Comment becomes an answer

There are prepublication notes by Tim Jameson on $\zeta(3)$ and $\zeta(4)$ http://www.maths.lancs.ac.uk/~jameson/polylog.pdf

There is also the paper by Yue and Williams which may help you. https://projecteuclid.org/euclid.pjm/1102620561

It would be really interesting if you could work to draw out all the connections in their simplest and clearest form and then publish your work.

Answer 2

There is something about the results that reminds me of work done on Euler double sums by Borwein, Boersma and another author whose name evades me. There was also some work by Peter Jordan on infinite sums of Psi functions that had application to wing theory.
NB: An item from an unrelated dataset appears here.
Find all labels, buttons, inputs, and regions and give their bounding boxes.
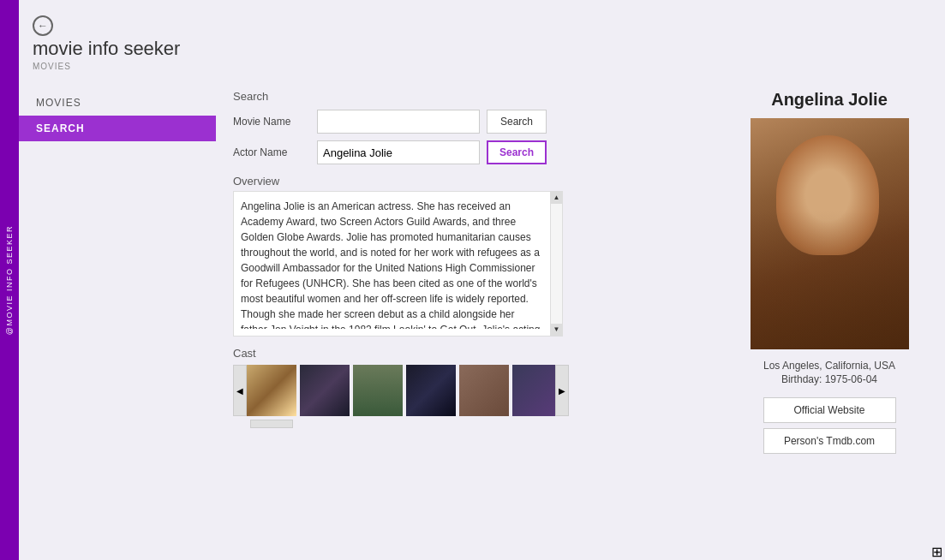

I apologize if that sends you off on the wrong path!

Answer 3

Lengthy comment which may be of some help to you:

The simplest integrals I could find (repeatedly transforming by substitution from the basic $\coth(x)$ integral you give above) for $\zeta(2)$ and $\zeta(3)$ involving the Golden Ratio $\phi$ as one of the limits were

$$\zeta(2)=\frac{10}{3} \int_1^{\phi} \log(x) \left( \frac{1}{x-1} +\frac{1}{x+1}-\frac{1}{x} \right) dx$$

$$\zeta(3)={10} \int_1^{\phi} \log(x)^2 \left( \frac{1}{x-1} +\frac{1}{x+1}-\frac{1}{x} \right) dx$$

from the partial fraction expansion $$\frac{1}{x}\frac{(x^2+1)}{(x^2-1)}=\left( \frac{1}{x-1} +\frac{1}{x+1}-\frac{1}{x} \right)$$

These are not a million miles away from the standard integrals used to calculate to di- and tri-logarithms.